Tag 9 auf einer größeren Karte anzeigen
Zu Beginn des zweiten Tages machte sich Prof. Urai mit einer wackeren Runde motivierter Studenten (Flo, Robert, Simon, Lars, Yannick, Marc und Alexej) auf, die "Hohe Weiße" zu besteigen, um einen hoffentlich malerisch Sonnenaufgang in den Bergen zu erleben. Dies erforderte von den tapferen Wandersleuten, um 5:00 Uhr morgens bei kompletter Dunkelheit aufzubrechen, um den beschwerlichen Aufstieg vor Sonnenaufgang bestreiten zu können. Als nach 1,5 Stunden der Gipfel auf der Höhe von 3278 m erreicht war, bot sich ein spektakuläres Bild auf die umliegenden Berggipfel in der Ferne, die von Sonne und Nebel in ein romantisches Licht getaucht wurden (Abb. 1). Nach wenigen Minuten musste sich die Gruppe jedoch wieder auf den Weg zur Hütte machen, um die reguläre Tagestour rechtzeitig starten zu können. Der Abstieg konnte nunmehr bei Licht in 45 Minuten bewältigt werden.
Abb.1: Sonnenaufgang auf der Hohen Weißen.
Nach dem Frühstück begann die langwierige Kalibration der Gefügekompanten. Normalerweise sollte diese Übung für Geologen keine große Hürde darstellen, doch leider wurde zu spät festgestellt, dass die an einen Tisch gelehnte Bank, an der die Messwerte aufgenommen werden mussten, in sich verbogen war und deutlich unterschiedliche Werte von jeder Gruppe gemessen wurden. Dies verzögerte die ganze Übung ungemein und so mancher begann an seinen Fähigkeiten zu zweifeln und wollte schon den Abstieg in Angriff nehmen, um dann zurück in Aachen etwas Leichteres wie zum Beispiel Kunstgeschichte oder Philosophie studieren zu gehen. Nachdem jedoch das Problem der Holzbank mit der urai’schen Krümmung erkannt und die Deklination der Kompasse einheitlich eingestellt war, konnte die Kalibration zügig durchgeführt werden.

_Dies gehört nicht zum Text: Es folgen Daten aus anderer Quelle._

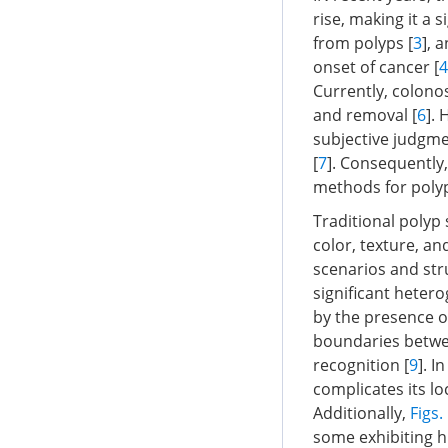
rise, making it a s
from polyps [
3
], 
onset of cancer [
4
Currently, colonos
and removal [
6
].
subjective judgmen
[
7
]. Consequently
methods for polyp
Traditional polyp
color, texture, an
scenarios and stru
significant hetero
by the presence o
boundaries betwe
recognition [
9
]. I
complicates its lo
Additionally,
Figs.
some exhibiting hi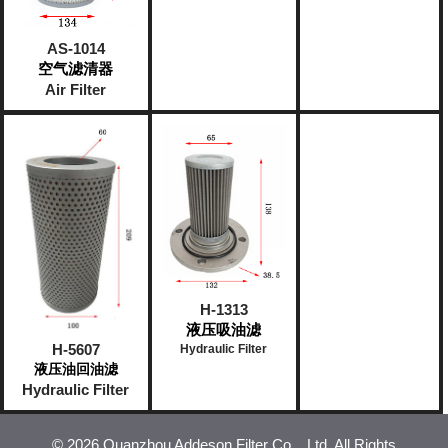
AS-1014
空气滤清器
Air Filter
H-1313
液压吸油滤
H-5607
Hydraulic Filter
液压油回油滤
Hydraulic Filter
©
2026 Quanzhou Addeson Filter Co. , Ltd. All Rights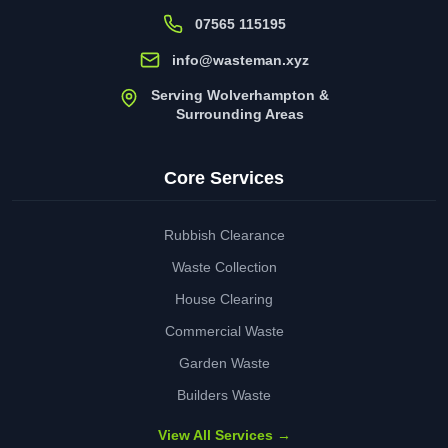
07565 115195
info@wasteman.xyz
Serving Wolverhampton &
Surrounding Areas
Core Services
Rubbish Clearance
Waste Collection
House Clearing
Commercial Waste
Garden Waste
Builders Waste
View All Services →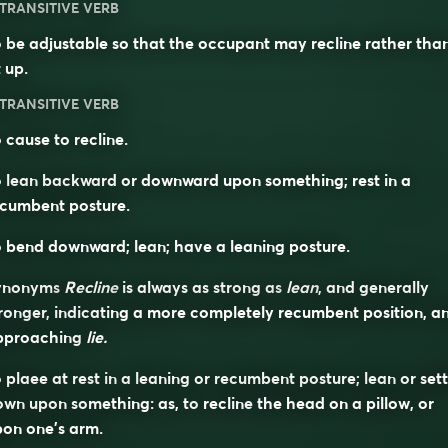
TRANSITIVE VERB
 be adjustable so that the occupant may recline rather tha
t up.
TRANSITIVE VERB
 cause to recline.
 lean backward or downward upon something; rest in a
ecumbent posture.
 bend downward; lean; have a leaning posture.
ynonyms
Recline
is always as strong as
lean
, and generally
ronger, indicating a more completely recumbent position, a
pproaching
lie.
 plaee at rest in a leaning or recumbent posture; lean or sett
own upon something: as, to
recline
the head on a pillow, or
on one’s arm.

Anschließend wurde am nur wenige Meter von der Hütte entfernten ersten Aufschluss ein Vortrag über
Faltung von Yannick Wirtz gehalten.
Das Wetter war relativ bescheiden, mit hoher Luftfeuchtigkeit und Nebel - weshalb schon nach kurzer Zeit auf Wunsch einiger Teilnehmer die erste Pause mit warmem Tee im Aufenthaltsraum der nahegelegenen Hütte eingelegt werden wurde. Andere trotzten dem miesen Wetter und pausierten auf der Terrasse der Hütte unter freiem Himmel.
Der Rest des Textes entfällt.